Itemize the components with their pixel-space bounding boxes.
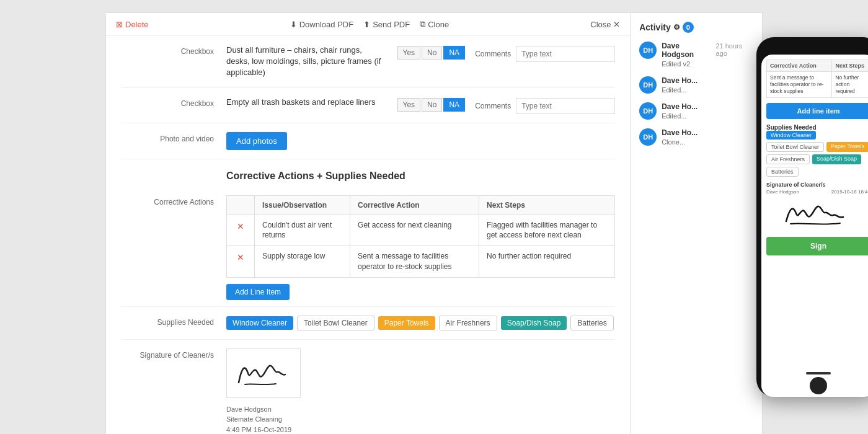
activity-name-2: Dave Ho... xyxy=(662,102,698,111)
phone-table: Corrective Action Next Steps Sent a mess… xyxy=(766,60,868,98)
phone-sig-date: 2019-10-16 16:49 xyxy=(831,189,868,195)
avatar-3: DH xyxy=(639,128,657,146)
phone-supplies-label: Supplies Needed xyxy=(766,124,868,131)
activity-list: DH Dave Hodgson 21 hours ago Edited v2 D… xyxy=(639,42,753,146)
activity-desc-0: Edited v2 xyxy=(662,60,753,68)
activity-time-0: 21 hours ago xyxy=(715,42,753,57)
phone-supply-tag: Soap/Dish Soap xyxy=(812,154,861,164)
phone-signature xyxy=(781,197,856,231)
toolbar: Delete ⬇ Download PDF ⬆ Send PDF ⧉ Clone… xyxy=(106,13,630,36)
activity-header: Activity ⚙ 0 xyxy=(639,22,753,33)
signature-row: Signature of Cleaner/s Dave Hodgson Site… xyxy=(121,340,615,434)
phone-supply-tag: Batteries xyxy=(766,167,799,177)
phone-supplies-section: Supplies Needed Window CleanerToilet Bow… xyxy=(766,124,868,177)
phone-sig-box xyxy=(766,195,868,232)
yn-group-2: Yes No NA xyxy=(397,98,466,112)
add-photos-button[interactable]: Add photos xyxy=(226,132,287,150)
phone-nextsteps-col: Next Steps xyxy=(832,60,868,72)
no-btn-2[interactable]: No xyxy=(422,98,442,112)
close-button[interactable]: Close ✕ xyxy=(590,20,620,29)
signature-label: Signature of Cleaner/s xyxy=(121,348,214,360)
download-pdf-button[interactable]: ⬇ Download PDF xyxy=(290,20,353,29)
activity-item-2: DH Dave Ho... Edited... xyxy=(639,102,753,120)
supply-tag: Paper Towels xyxy=(378,316,435,330)
phone-sig-section: Signature of Cleaner/s Dave Hodgson 2019… xyxy=(766,182,868,232)
phone-supply-tag: Air Freshners xyxy=(766,154,810,164)
activity-desc-3: Clone... xyxy=(662,138,753,146)
phone-sign-button[interactable]: Sign xyxy=(766,237,868,255)
form-content: Checkbox Dust all furniture – chairs, ch… xyxy=(106,36,630,434)
phone-action-col: Corrective Action xyxy=(767,60,832,72)
phone-add-line-button[interactable]: Add line item xyxy=(766,103,868,119)
nextsteps-col-header: Next Steps xyxy=(479,195,615,215)
phone-supply-tag: Toilet Bowl Cleaner xyxy=(766,142,824,152)
photo-label: Photo and video xyxy=(121,132,214,143)
section-title: Corrective Actions + Supplies Needed xyxy=(121,159,615,189)
delete-col-header xyxy=(227,195,255,215)
checkbox-label-2: Checkbox xyxy=(121,97,214,108)
issue-cell-0: Couldn't dust air vent returns xyxy=(255,215,350,246)
checkbox-row-2: Checkbox Empty all trash baskets and rep… xyxy=(121,88,615,123)
signature-image xyxy=(232,355,294,392)
phone-tags-container: Window CleanerToilet Bowl CleanerPaper T… xyxy=(766,131,868,177)
photo-row: Photo and video Add photos xyxy=(121,123,615,159)
yes-btn-2[interactable]: Yes xyxy=(397,98,421,112)
avatar-1: DH xyxy=(639,76,657,94)
activity-name-1: Dave Ho... xyxy=(662,76,698,85)
supply-tag: Soap/Dish Soap xyxy=(501,316,567,330)
action-col-header: Corrective Action xyxy=(350,195,479,215)
phone-supply-tag: Paper Towels xyxy=(826,142,868,152)
phone-sig-meta: Dave Hodgson 2019-10-16 16:49 xyxy=(766,189,868,195)
table-header-row: Issue/Observation Corrective Action Next… xyxy=(227,195,615,215)
phone-home-button[interactable] xyxy=(810,377,827,394)
delete-button[interactable]: Delete xyxy=(116,20,149,29)
phone-sig-name: Dave Hodgson xyxy=(766,189,799,195)
sig-company: Sitemate Cleaning xyxy=(226,414,291,425)
activity-badge: 0 xyxy=(683,22,694,33)
clone-button[interactable]: ⧉ Clone xyxy=(420,19,449,29)
phone-home-bar xyxy=(806,372,831,374)
corrective-actions-row: Corrective Actions Issue/Observation Cor… xyxy=(121,189,615,307)
yes-btn-1[interactable]: Yes xyxy=(397,46,421,60)
supplies-row: Supplies Needed Window CleanerToilet Bow… xyxy=(121,307,615,340)
checkbox-text-2: Empty all trash baskets and replace line… xyxy=(226,97,388,108)
comment-label-2: Comments xyxy=(475,102,511,110)
nextsteps-cell-1: No further action required xyxy=(479,246,615,278)
nextsteps-cell-0: Flagged with facilities manager to get a… xyxy=(479,215,615,246)
download-icon: ⬇ xyxy=(290,20,297,29)
signature-box xyxy=(226,348,301,398)
clone-icon: ⧉ xyxy=(420,19,425,29)
table-row: ✕ Couldn't dust air vent returns Get acc… xyxy=(227,215,615,246)
phone-table-header: Corrective Action Next Steps xyxy=(767,60,869,72)
add-line-item-button[interactable]: Add Line Item xyxy=(226,284,290,300)
avatar-2: DH xyxy=(639,102,657,120)
checkbox-text-1: Dust all furniture – chairs, chair rungs… xyxy=(226,45,388,79)
main-form-panel: Delete ⬇ Download PDF ⬆ Send PDF ⧉ Clone… xyxy=(105,12,631,434)
activity-desc-2: Edited... xyxy=(662,112,753,120)
action-cell-0: Get access for next cleaning xyxy=(350,215,479,246)
send-pdf-button[interactable]: ⬆ Send PDF xyxy=(363,20,410,29)
supply-tags-container: Window CleanerToilet Bowl CleanerPaper T… xyxy=(226,316,615,330)
sig-name: Dave Hodgson xyxy=(226,404,291,415)
comment-input-2[interactable] xyxy=(516,98,615,114)
delete-row-btn-1[interactable]: ✕ xyxy=(234,251,247,264)
na-btn-1[interactable]: NA xyxy=(443,46,465,60)
corrective-actions-label: Corrective Actions xyxy=(121,195,214,206)
activity-item-3: DH Dave Ho... Clone... xyxy=(639,128,753,146)
supply-tag: Air Freshners xyxy=(439,316,497,330)
phone-nextsteps-cell: No further action required xyxy=(832,72,868,98)
delete-row-btn-0[interactable]: ✕ xyxy=(234,220,247,232)
na-btn-2[interactable]: NA xyxy=(443,98,465,112)
sig-date: 4:49 PM 16-Oct-2019 xyxy=(226,425,291,434)
issue-cell-1: Supply storage low xyxy=(255,246,350,278)
no-btn-1[interactable]: No xyxy=(422,46,442,60)
phone-screen: Corrective Action Next Steps Sent a mess… xyxy=(761,55,868,397)
comment-label-1: Comments xyxy=(475,50,511,58)
activity-panel: Activity ⚙ 0 DH Dave Hodgson 21 hours ag… xyxy=(631,12,763,434)
phone-sig-label: Signature of Cleaner/s xyxy=(766,182,868,188)
comment-input-1[interactable] xyxy=(516,46,615,62)
phone-table-row: Sent a message to facilities operator to… xyxy=(767,72,869,98)
corrective-actions-table: Issue/Observation Corrective Action Next… xyxy=(226,195,615,278)
phone-content: Corrective Action Next Steps Sent a mess… xyxy=(761,55,868,370)
signature-meta: Dave Hodgson Sitemate Cleaning 4:49 PM 1… xyxy=(226,404,291,434)
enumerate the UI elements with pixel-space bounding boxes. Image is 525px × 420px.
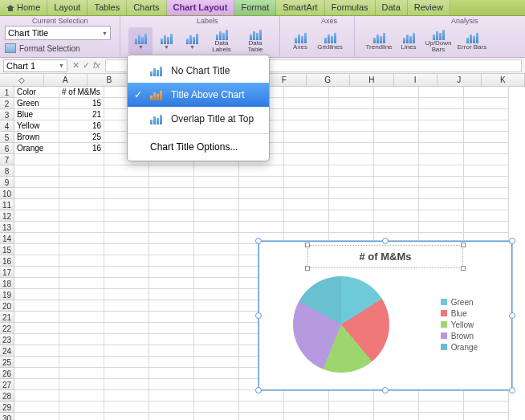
cell[interactable] [374,109,419,120]
cell[interactable] [329,120,374,132]
row-header[interactable]: 17 [0,267,14,278]
cell[interactable] [374,177,419,188]
cell[interactable] [14,233,59,244]
cell[interactable] [59,390,104,402]
cell[interactable] [329,132,374,143]
cell[interactable] [284,188,329,199]
tab-format[interactable]: Format [234,0,276,15]
cell[interactable] [194,255,239,267]
cell[interactable] [59,413,104,420]
cell[interactable] [239,402,284,413]
cell[interactable] [194,233,239,244]
cell[interactable] [464,390,509,402]
cell[interactable] [464,413,509,420]
axis-titles-button[interactable]: ▼ [154,27,178,55]
resize-handle[interactable] [382,238,389,244]
cell[interactable] [14,334,59,345]
cell[interactable] [464,98,509,109]
tab-smartart[interactable]: SmartArt [276,0,324,15]
cell[interactable] [194,312,239,323]
cell[interactable] [464,143,509,154]
cell[interactable] [374,402,419,413]
row-header[interactable]: 6 [0,143,14,154]
cell[interactable] [194,278,239,289]
row-header[interactable]: 20 [0,300,14,312]
cell[interactable] [374,210,419,222]
cell[interactable] [464,87,509,98]
row-header[interactable]: 13 [0,222,14,233]
trendline-button[interactable]: Trendline [363,27,395,55]
cell[interactable] [374,188,419,199]
cell[interactable]: Green [14,98,59,109]
cell[interactable] [149,334,194,345]
cell[interactable] [464,199,509,210]
dd-overlap-title[interactable]: Overlap Title at Top [128,107,269,131]
cell[interactable] [149,379,194,390]
row-header[interactable]: 1 [0,87,14,98]
cell[interactable] [149,312,194,323]
cell[interactable] [149,233,194,244]
row-header[interactable]: 25 [0,357,14,368]
cancel-icon[interactable]: ✕ [72,60,79,71]
cell[interactable] [239,165,284,177]
resize-handle[interactable] [255,238,262,244]
cell[interactable] [374,222,419,233]
cell[interactable]: Blue [14,109,59,120]
cell[interactable] [464,177,509,188]
cell[interactable] [194,402,239,413]
cell[interactable] [14,323,59,334]
cell[interactable]: # of M&Ms [59,87,104,98]
cell[interactable] [194,413,239,420]
cell[interactable] [419,199,464,210]
cell[interactable] [194,368,239,379]
tab-home[interactable]: Home [0,0,47,15]
chart-element-selector[interactable]: Chart Title▼ [5,26,111,40]
error-bars-button[interactable]: Error Bars [456,27,488,55]
chart-legend[interactable]: GreenBlueYellowBrownOrange [441,296,478,354]
cell[interactable] [374,143,419,154]
cell[interactable] [419,402,464,413]
cell[interactable]: 16 [59,120,104,132]
cell[interactable] [419,222,464,233]
cell[interactable] [194,199,239,210]
cell[interactable] [464,165,509,177]
cell[interactable] [329,109,374,120]
cell[interactable] [59,323,104,334]
row-header[interactable]: 24 [0,345,14,357]
cell[interactable] [149,199,194,210]
cell[interactable] [59,312,104,323]
cell[interactable] [59,300,104,312]
cell[interactable] [14,165,59,177]
cell[interactable] [104,312,149,323]
cell[interactable] [59,244,104,255]
cell[interactable] [419,413,464,420]
cell[interactable] [194,267,239,278]
cell[interactable] [464,132,509,143]
resize-handle[interactable] [509,238,515,244]
cell[interactable] [194,289,239,300]
cell[interactable] [329,210,374,222]
cell[interactable] [149,402,194,413]
cell[interactable] [149,222,194,233]
cell[interactable] [14,368,59,379]
cell[interactable] [284,199,329,210]
cell[interactable] [419,132,464,143]
cell[interactable] [149,188,194,199]
cell[interactable] [419,165,464,177]
cell[interactable] [104,188,149,199]
cell[interactable] [284,210,329,222]
cell[interactable] [419,109,464,120]
cell[interactable] [464,188,509,199]
confirm-icon[interactable]: ✓ [83,60,90,71]
cell[interactable] [374,165,419,177]
cell[interactable] [329,390,374,402]
cell[interactable] [239,199,284,210]
tab-formulas[interactable]: Formulas [325,0,376,15]
cell[interactable] [14,199,59,210]
embedded-chart[interactable]: # of M&Ms GreenBlueYellowBrownOrange [258,241,512,390]
cell[interactable] [284,413,329,420]
select-all-corner[interactable]: ◇ [0,74,44,87]
tab-charts[interactable]: Charts [127,0,166,15]
cell[interactable] [149,210,194,222]
cell[interactable] [104,199,149,210]
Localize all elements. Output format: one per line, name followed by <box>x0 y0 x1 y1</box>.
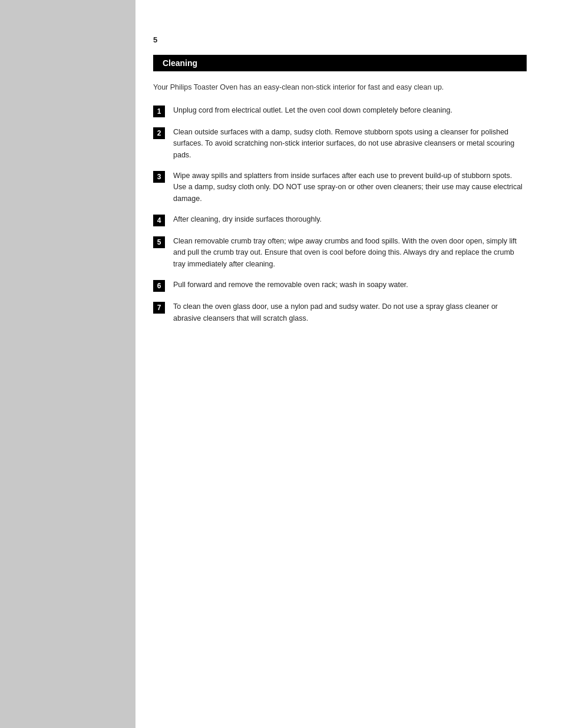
step-number: 2 <box>153 127 165 139</box>
steps-list: 1Unplug cord from electrical outlet. Let… <box>153 105 527 324</box>
list-item: 5Clean removable crumb tray often; wipe … <box>153 236 527 270</box>
content-area: 5 Cleaning Your Philips Toaster Oven has… <box>135 0 562 728</box>
step-number: 6 <box>153 280 165 292</box>
page-container: 5 Cleaning Your Philips Toaster Oven has… <box>0 0 562 728</box>
list-item: 1Unplug cord from electrical outlet. Let… <box>153 105 527 117</box>
list-item: 3Wipe away spills and splatters from ins… <box>153 170 527 205</box>
step-text: Wipe away spills and splatters from insi… <box>173 170 527 205</box>
step-number: 1 <box>153 106 165 117</box>
page-number: 5 <box>153 35 527 44</box>
intro-text: Your Philips Toaster Oven has an easy-cl… <box>153 82 527 93</box>
step-text: To clean the oven glass door, use a nylo… <box>173 301 527 324</box>
step-number: 3 <box>153 171 165 183</box>
step-number: 7 <box>153 302 165 314</box>
step-text: Unplug cord from electrical outlet. Let … <box>173 105 452 116</box>
step-text: Clean removable crumb tray often; wipe a… <box>173 236 527 270</box>
step-text: After cleaning, dry inside surfaces thor… <box>173 214 322 225</box>
section-header: Cleaning <box>153 55 527 71</box>
list-item: 2Clean outside surfaces with a damp, sud… <box>153 127 527 161</box>
list-item: 7To clean the oven glass door, use a nyl… <box>153 301 527 324</box>
step-text: Clean outside surfaces with a damp, suds… <box>173 127 527 161</box>
list-item: 4After cleaning, dry inside surfaces tho… <box>153 214 527 226</box>
step-number: 4 <box>153 215 165 226</box>
step-number: 5 <box>153 236 165 248</box>
list-item: 6Pull forward and remove the removable o… <box>153 279 527 292</box>
step-text: Pull forward and remove the removable ov… <box>173 279 408 291</box>
left-sidebar <box>0 0 135 728</box>
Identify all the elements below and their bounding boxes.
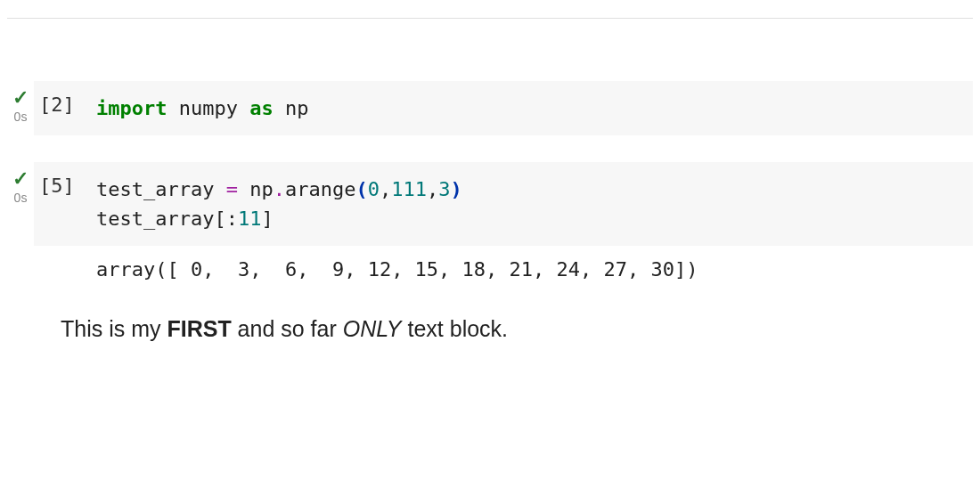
cell-status: ✓ 0s [7, 81, 34, 135]
execution-time: 0s [14, 110, 28, 124]
cell-status: ✓ 0s [7, 162, 34, 281]
output-text: array([ 0, 3, 6, 9, 12, 15, 18, 21, 24, … [96, 258, 973, 281]
code-content[interactable]: import numpy as np [96, 94, 973, 123]
check-icon: ✓ [12, 88, 29, 108]
execution-count: [2] [34, 94, 96, 116]
divider [7, 18, 973, 19]
check-icon: ✓ [12, 169, 29, 189]
code-input-row[interactable]: [5] test_array = np.arange(0,111,3) test… [34, 162, 973, 246]
execution-time: 0s [14, 191, 28, 205]
code-input-row[interactable]: [2] import numpy as np [34, 81, 973, 135]
code-cell[interactable]: ✓ 0s [2] import numpy as np [7, 81, 973, 135]
output-gutter [34, 258, 96, 281]
notebook-area: ✓ 0s [2] import numpy as np ✓ 0s [5] tes… [0, 0, 980, 369]
code-cell[interactable]: ✓ 0s [5] test_array = np.arange(0,111,3)… [7, 162, 973, 281]
markdown-cell[interactable]: This is my FIRST and so far ONLY text bl… [7, 307, 973, 351]
output-row: array([ 0, 3, 6, 9, 12, 15, 18, 21, 24, … [34, 246, 973, 281]
code-content[interactable]: test_array = np.arange(0,111,3) test_arr… [96, 175, 973, 233]
execution-count: [5] [34, 175, 96, 197]
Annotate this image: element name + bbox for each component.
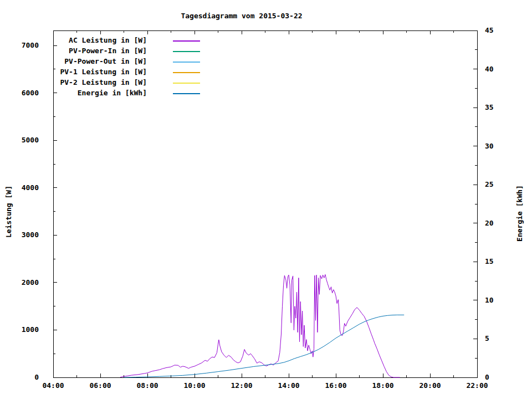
y-right-tick-label: 15 bbox=[485, 258, 494, 265]
x-tick-label: 22:00 bbox=[466, 382, 488, 390]
y-left-tick-label: 5000 bbox=[0, 136, 39, 144]
legend-sample-line-ac-leistung-in-w bbox=[173, 40, 200, 42]
legend-sample-line-energie-in-kwh bbox=[173, 93, 200, 94]
legend-label-energie-in-kwh: Energie in [kWh] bbox=[0, 89, 147, 97]
y-left-tick-label: 1000 bbox=[0, 326, 39, 334]
x-tick-label: 14:00 bbox=[278, 382, 299, 390]
y-left-tick-label: 2000 bbox=[0, 279, 39, 287]
y-right-tick-label: 20 bbox=[485, 219, 494, 227]
legend-label-pv-2-leistung-in-w: PV-2 Leistung in [W] bbox=[0, 79, 147, 86]
series-line-ac-leistung-in-w bbox=[120, 274, 400, 377]
y-right-axis-title: Energie [kWh] bbox=[515, 185, 524, 242]
legend-label-ac-leistung-in-w: AC Leistung in [W] bbox=[0, 37, 147, 44]
x-tick-label: 16:00 bbox=[325, 382, 346, 390]
x-tick-label: 04:00 bbox=[42, 382, 64, 390]
legend-sample-line-pv-2-leistung-in-w bbox=[173, 83, 200, 84]
legend-label-pv-power-out-in-w: PV-Power-Out in [W] bbox=[0, 58, 147, 65]
x-tick-label: 06:00 bbox=[89, 382, 111, 390]
x-tick-label: 18:00 bbox=[372, 382, 393, 390]
legend-sample-line-pv-power-in-in-w bbox=[173, 51, 200, 52]
legend-label-pv-1-leistung-in-w: PV-1 Leistung in [W] bbox=[0, 68, 147, 76]
y-right-tick-label: 30 bbox=[485, 142, 494, 150]
x-tick-label: 08:00 bbox=[136, 382, 158, 390]
y-right-tick-label: 45 bbox=[485, 27, 494, 34]
y-right-tick-label: 5 bbox=[485, 335, 489, 342]
chart-title: Tagesdiagramm vom 2015-03-22 bbox=[53, 12, 430, 20]
legend-sample-line-pv-1-leistung-in-w bbox=[173, 72, 200, 73]
y-right-tick-label: 0 bbox=[485, 374, 489, 381]
x-tick-label: 20:00 bbox=[419, 382, 441, 390]
y-right-tick-label: 35 bbox=[485, 104, 494, 111]
y-right-tick-label: 10 bbox=[485, 296, 494, 304]
y-left-tick-label: 4000 bbox=[0, 184, 39, 192]
y-right-tick-label: 25 bbox=[485, 181, 494, 188]
x-tick-label: 10:00 bbox=[183, 382, 205, 390]
x-tick-label: 12:00 bbox=[231, 382, 252, 390]
tagesdiagramm-chart: Tagesdiagramm vom 2015-03-22 Leistung [W… bbox=[0, 0, 532, 399]
y-left-axis-title: Leistung [W] bbox=[4, 186, 13, 238]
y-left-tick-label: 3000 bbox=[0, 231, 39, 239]
y-left-tick-label: 0 bbox=[0, 374, 39, 381]
y-right-tick-label: 40 bbox=[485, 65, 494, 73]
legend-sample-line-pv-power-out-in-w bbox=[173, 62, 200, 63]
legend-label-pv-power-in-in-w: PV-Power-In in [W] bbox=[0, 47, 147, 55]
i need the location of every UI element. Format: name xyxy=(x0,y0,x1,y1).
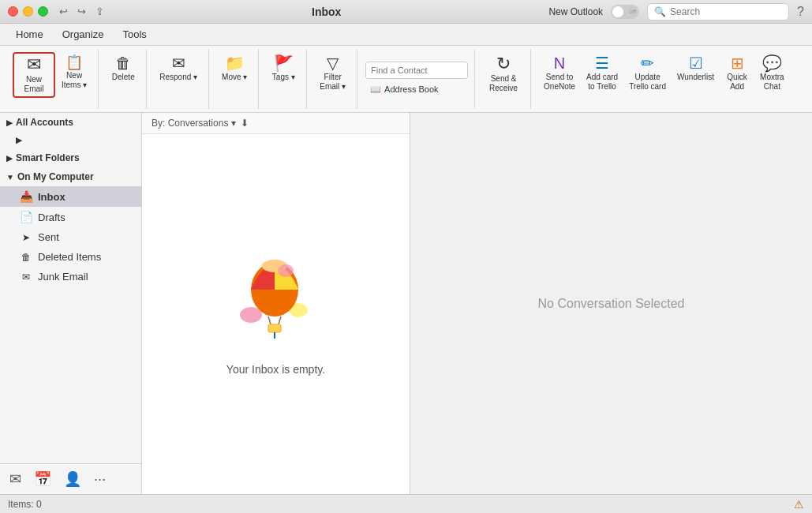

*About this exercise*:
Search the entries for the word "Philips", then copy every line in which it is found.

*Answer to the problem*:
content-area: 5 Cleaning Your Philips Toaster Oven has… <box>135 0 562 728</box>
page-container: 5 Cleaning Your Philips Toaster Oven has… <box>0 0 562 728</box>
intro-text: Your Philips Toaster Oven has an easy-cl… <box>153 82 527 93</box>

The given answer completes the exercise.